The sun was just starting its daily journey from the east to the west to mark the dawn of a new day.

Kijakazi Ali is at the Jumbi whole sale and retail market to buy some fruits and vegetables which she sells at her shop at the Mwanakwerekwe, just a few kilometers from the city centre.

Like many Zanzibaris, Kijakazi voted in the last year’s general elections to elect the President, Members of the House of Representative, Parliamentarians and Councillors.

She is very open and sometimes bitter, but hopeful for better days ahead when she talks about her needs as a woman.

She wants the government of the President of Zanzibar, Dr. Hussein Mwinyi, to improve working environments for women so that they can fully participate in the economic growth of their families and the country.

One of her dreams is create an economy that works for women. She wants to access enough capital to build the business of her dreams.

But she finds the road towards reaching her destination is tough and rough because of the daily of price of goods and service.

“Every morning I invest Sh70,000 to buy products at the market, but sometimes there is no profit because the prices are very high.

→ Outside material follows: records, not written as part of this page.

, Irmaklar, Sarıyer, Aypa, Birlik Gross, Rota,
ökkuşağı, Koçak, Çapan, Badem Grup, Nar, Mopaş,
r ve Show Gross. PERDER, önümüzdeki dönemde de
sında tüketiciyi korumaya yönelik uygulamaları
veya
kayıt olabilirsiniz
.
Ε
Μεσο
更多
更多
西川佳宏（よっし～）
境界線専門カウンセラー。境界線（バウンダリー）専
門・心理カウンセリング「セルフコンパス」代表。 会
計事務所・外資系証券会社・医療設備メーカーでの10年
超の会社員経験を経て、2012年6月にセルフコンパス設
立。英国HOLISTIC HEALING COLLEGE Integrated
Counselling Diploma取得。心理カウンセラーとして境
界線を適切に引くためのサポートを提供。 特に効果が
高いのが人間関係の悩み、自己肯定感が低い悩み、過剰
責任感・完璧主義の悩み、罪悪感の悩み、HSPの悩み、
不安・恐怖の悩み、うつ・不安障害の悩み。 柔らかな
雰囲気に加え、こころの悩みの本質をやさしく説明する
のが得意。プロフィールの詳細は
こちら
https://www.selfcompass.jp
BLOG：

Sometimes, I end up buying the products on credit,” she lamented.

“There is no leader who can give me employment, but they can help me and other women by reducing tariffs on goods to enable petty traders to make profit,” she said.

For seven years now she has run her shop with a small amount of cash in hand and it has been a herculean task to increase it, despite spending some hours every daily doing one of the oldest of the textile arts, sewing.

She takes sewing orders from different people so as to earn extra money to supplement costs of taking care of her family.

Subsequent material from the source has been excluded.